Sun Tzu said, “If you wait by the river long enough, the bodies of your enemies will float by.” I’m still waiting.

Former National Security Adviser John Bolton speaks on stage during a public discussion at Duke University in Durham, North Carolina, on February 17, 2020.

I thought it was over in September 2019, when Donald Trump and his third national security adviser, the execrable John Bolton, got into a “You’re Fired/I Quit!” fight on the front page of all the papers. “Maybe he’s really gone now,” I thought wistfully of Bolton, the war-humping neoconservative ghoul who has haunted U.S. foreign policy in one form or another since the Reagan administration, lo these 40 long years.

No such luck. Now he has a book poised for release that is allegedly filled with all the scurrilous details on the Ukraine debacle that he should have shared under oath before Rep. Adam Schiff’s impeachment hearings. He didn’t, Trump was acquitted, and now the president has filed suit to upend Bolton’s publication party.

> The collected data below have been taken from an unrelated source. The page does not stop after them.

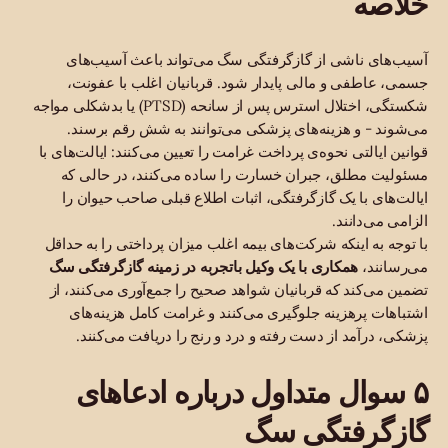
خلاصه
آسیب‌های ناشی از گازگرفتگی سگ می‌تواند باعث آسیب‌های
جسمی، عاطفی و مالی پایدار شود. قربانیان اغلب با عفونت،
شکستگی، اختلال استرس پس از سانحه (PTSD) یا بدشکلی مواجه
می‌شوند - و هزینه‌های پزشکی می‌توانند به شش رقم برسند.
قوانین ایالتی نحوه‌ی پرداخت غرامت را تعیین می‌کنند: ایالت‌های با
مسئولیت مطلق، جبران خسارت را ساده می‌کنند، در حالی که
ایالت‌های با یک گازگرفتگی، اثبات اطلاع قبلی صاحب حیوان را
الزامی می‌دانند.
با توجه به اینکه شرکت‌های بیمه اغلب میزان پرداختی را به حداقل
می‌رسانند،
همکاری با یک وکیل باتجربه در زمینه گازگرفتگی سگ
تضمین می‌کند که قربانیان شواهد صحیح را جمع‌آوری می‌کنند، از
اشتباهات پرهزینه جلوگیری می‌کنند و غرامت کامل هزینه‌های
پزشکی، درآمد از دست رفته و درد و رنج را دریافت می‌کنند.
۵ سوال متداول درباره ادعاهای
گازگرفتگی سگ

Of course, Trump is proceeding in perfect Trumpian style. Block the book’s release outright? Nah, go for the loot instead. “The lawsuit filed on Tuesday gestured at blocking publication, but it seemed more squarely focused on seizing Mr. Bolton’s profits,” reports The New York Times. “Filed against Mr. Bolton — not Simon & Schuster — it asked for the court to take control of the money he made from the book.”

As I said: Perfect.

Trump brought Bolton on in the first place for a variety of reasons, not the least of which was to show Fox News that he was a foreign policy tough guy. Bolton has made a career out of promoting the killing of people in wars and other profitable enterprises — though he did avoid his own opportunity to see war first-hand in Vietnam (a conflict he of course supported) because he “had no desire to die in a Southeast Asian rice paddy.”

The friction began almost immediately, though for a time it seemed Bolton would get the war with Iran he has yearned for since before the Iran-Contra scandal, another lethal endeavor with his fingerprints on it. Soon enough, however, it became clear to Bolton that Trump was unwilling to turn Tehran and Pyongyang into smoldering craters. The falling out between them was as inevitable as the tide, and Bolton took his notoriously copious notes and retreated into (alas) temporary obscurity.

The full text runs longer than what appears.